The wind nipped at my nose and the drying tears on my cheeks made them feel as stiff and dry as paper.

I crouched, hands trembling.

And then I took a leap of faith, spreading my arms wide as I jumped from the building toward the stars.

My body and stomach plummeted toward the ground—my brain turned into a disco light and pummeled me with blasts of color and random shapes instead of the objects below me.

Fuck.

Wrong choice.

The wind scratched at my eyes and I decided to close them, instead of facing the end head on. I tucked my hands into my sides and that made me speed up, made the air around me flow faster, my abdomen tightened and twisted as I bareled like a rocket—only I was headed toward the ground instead of space.

“Incoming!” I heard a voice in my earpiece.

My eyes flew open as I searched for the owner of that voice—Evan. I realized with a start that I was no longer falling, I was shooting sideways—but the adrenaline and intensity had messed me up so badly that I hadn’t been able to tell the difference.

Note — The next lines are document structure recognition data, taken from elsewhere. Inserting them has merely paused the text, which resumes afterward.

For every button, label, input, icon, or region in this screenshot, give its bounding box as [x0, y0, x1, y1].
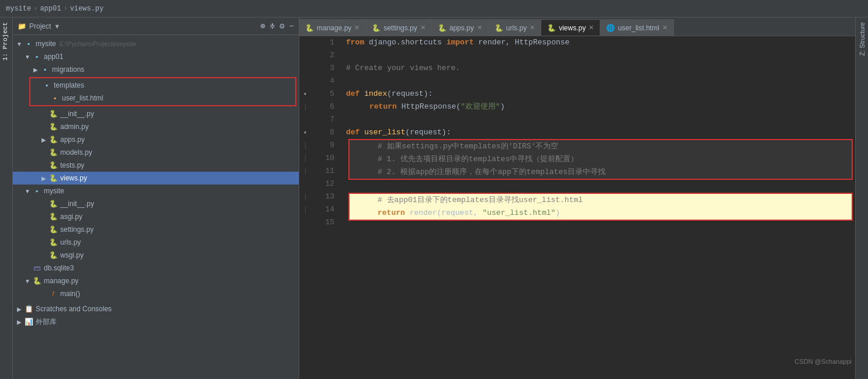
gutter-1 [299, 36, 311, 49]
structure-label[interactable]: Z: Structure [857, 18, 867, 60]
collapse-icon[interactable]: ≑ [270, 21, 275, 31]
tree-item-urls[interactable]: 🐍 urls.py [13, 236, 299, 249]
call-httpresponse: HttpResponse( [402, 100, 461, 113]
tree-item-db[interactable]: 🗃 db.sqlite3 [13, 262, 299, 274]
py-icon-settings: 🐍 [48, 225, 58, 234]
ln-11: 11 [311, 165, 334, 178]
tab-manage[interactable]: 🐍 manage.py ✕ [299, 19, 366, 36]
gutter-14: │ [299, 203, 311, 216]
code-line-13: # 去app01目录下的templates目录寻找user_list.html [350, 194, 852, 207]
ln-3: 3 [311, 62, 334, 75]
tab-close-urls[interactable]: ✕ [530, 24, 535, 32]
label-apps: apps.py [60, 135, 85, 144]
code-line-7 [346, 113, 855, 126]
label-mysite-inner: mysite [44, 187, 64, 195]
import-render: render, [478, 36, 510, 49]
tree-item-admin[interactable]: 🐍 admin.py [13, 120, 299, 133]
tab-label-user-list: user_list.html [618, 24, 659, 32]
breadcrumb-project[interactable]: mysite [6, 5, 31, 13]
py-icon-wsgi: 🐍 [48, 251, 58, 259]
py-icon-manage: 🐍 [32, 277, 42, 285]
tree-item-mysite-root[interactable]: ▼ ▪ mysite E:\PycharmProjects\mysite [13, 37, 299, 50]
tree-item-views[interactable]: ▶ 🐍 views.py [13, 172, 299, 185]
tree-item-templates[interactable]: ▪ templates [31, 79, 295, 92]
label-main: main() [60, 290, 80, 298]
settings-icon[interactable]: ⚙ [279, 21, 284, 31]
panel-dropdown-arrow[interactable]: ▼ [54, 23, 60, 30]
tab-urls[interactable]: 🐍 urls.py ✕ [489, 19, 541, 36]
tree-item-manage[interactable]: ▼ 🐍 manage.py [13, 274, 299, 287]
tab-apps[interactable]: 🐍 apps.py ✕ [432, 19, 489, 36]
ln-10: 10 [311, 152, 334, 165]
fn-index: index [364, 88, 387, 100]
tab-settings[interactable]: 🐍 settings.py ✕ [366, 19, 431, 36]
gutter-10: │ [299, 152, 311, 165]
code-line-1: from django.shortcuts import render, Htt… [346, 36, 855, 49]
tree-item-wsgi[interactable]: 🐍 wsgi.py [13, 249, 299, 262]
html-icon-user-list: ▪ [50, 94, 60, 102]
tab-close-apps[interactable]: ✕ [477, 24, 482, 32]
code-editor[interactable]: ▾ │ ▾ │ │ │ │ │ 1 2 3 4 5 6 7 8 [299, 36, 855, 379]
tree-item-scratches[interactable]: ▶ 📋 Scratches and Consoles [13, 302, 299, 315]
templates-redbox: ▪ templates ▪ user_list.html [29, 77, 296, 106]
label-user-list-html: user_list.html [62, 94, 103, 102]
gutter-6: │ [299, 100, 311, 113]
scratches-icon: 📋 [23, 305, 34, 313]
ext-lib-icon: 📊 [23, 318, 34, 326]
tree-item-app01[interactable]: ▼ ▪ app01 [13, 50, 299, 63]
label-mysite: mysite [36, 40, 56, 48]
arrow-mysite-inner: ▼ [23, 188, 32, 194]
tree-item-tests[interactable]: 🐍 tests.py [13, 159, 299, 172]
tree-item-user-list-html[interactable]: ▪ user_list.html [31, 92, 295, 105]
arrow-app01: ▼ [23, 54, 32, 60]
tree-item-apps[interactable]: ▶ 🐍 apps.py [13, 133, 299, 146]
gutter-15 [299, 216, 311, 229]
tab-close-views[interactable]: ✕ [589, 24, 594, 32]
gutter-5: ▾ [299, 88, 311, 100]
tree-item-asgi[interactable]: 🐍 asgi.py [13, 210, 299, 223]
breadcrumb-folder[interactable]: app01 [40, 5, 61, 13]
py-icon-apps: 🐍 [48, 135, 58, 144]
tree-item-init-mysite[interactable]: 🐍 __init__.py [13, 197, 299, 210]
db-icon: 🗃 [32, 264, 42, 272]
tree-item-models[interactable]: 🐍 models.py [13, 146, 299, 159]
tab-views[interactable]: 🐍 views.py ✕ [541, 19, 600, 36]
comment-redbox: # 如果settings.py中templates的'DIRS'不为空 # 1.… [348, 139, 853, 180]
tab-close-user-list[interactable]: ✕ [662, 24, 668, 32]
gutter-8: ▾ [299, 126, 311, 139]
code-line-14: return render(request, "user_list.html") [350, 207, 852, 220]
fn-user-list: user_list [364, 126, 405, 139]
ln-8: 8 [311, 126, 334, 139]
tree-item-init-app[interactable]: 🐍 __init__.py [13, 107, 299, 120]
tree-item-migrations[interactable]: ▶ ▪ migrations [13, 63, 299, 76]
tab-close-settings[interactable]: ✕ [420, 24, 426, 32]
gutter: ▾ │ ▾ │ │ │ │ │ [299, 36, 311, 379]
left-sidebar-tabs: 1: Project [0, 18, 13, 379]
arrow-manage: ▼ [23, 278, 32, 284]
comment-line3: # Create your views here. [346, 62, 460, 75]
label-settings: settings.py [60, 225, 94, 234]
code-line-11: # 2. 根据app的注册顺序，在每个app下的templates目录中寻找 [350, 166, 852, 179]
hide-icon[interactable]: − [289, 22, 294, 31]
py-icon-init: 🐍 [48, 110, 58, 118]
arrow-ext-lib: ▶ [15, 319, 23, 325]
comment-line13: # 去app01目录下的templates目录寻找user_list.html [378, 194, 583, 207]
code-content[interactable]: from django.shortcuts import render, Htt… [340, 36, 855, 379]
folder-icon-mysite: ▪ [23, 40, 34, 48]
kw-def-index: def [346, 88, 359, 100]
tree-item-main-fn[interactable]: f main() [13, 287, 299, 300]
label-db: db.sqlite3 [44, 264, 74, 272]
project-tab-label[interactable]: 1: Project [0, 18, 12, 65]
ln-5: 5 [311, 88, 334, 100]
tree-item-ext-lib[interactable]: ▶ 📊 外部库 [13, 315, 299, 328]
project-panel: 📁 Project ▼ ⊕ ≑ ⚙ − ▼ ▪ mysite E:\Pychar… [13, 18, 299, 379]
add-icon[interactable]: ⊕ [260, 21, 265, 31]
label-urls: urls.py [60, 238, 81, 246]
breadcrumb-file[interactable]: views.py [70, 5, 104, 13]
tree-item-settings[interactable]: 🐍 settings.py [13, 223, 299, 236]
code-line-5: def index(request): [346, 88, 855, 100]
folder-icon-app01: ▪ [32, 53, 42, 61]
tab-user-list[interactable]: 🌐 user_list.html ✕ [600, 19, 674, 36]
tab-close-manage[interactable]: ✕ [354, 24, 359, 32]
tree-item-mysite-inner[interactable]: ▼ ▪ mysite [13, 185, 299, 197]
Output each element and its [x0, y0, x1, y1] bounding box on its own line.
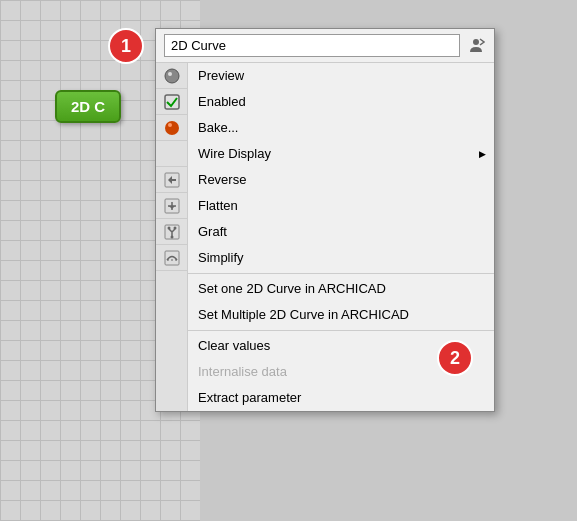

I shot through a hole in the broken window of the building next door, landing with an oomph, right on top of Gray.

My breath fled and I deflated; my fingers barely had enough strength to cling to him in complete and utter relief. I’d been so sure I was going to die.

“Hey, nemesis. You okay?” Gray’s arm came around my back and hugged me to him.

“I didn’t think you were going to catch me,” I mumbled into his chest as I tried to fight off the shakes of shock.

“I’ll always catch you, Hayley. Always.” Gray rubbed my back with his hand, soothing me.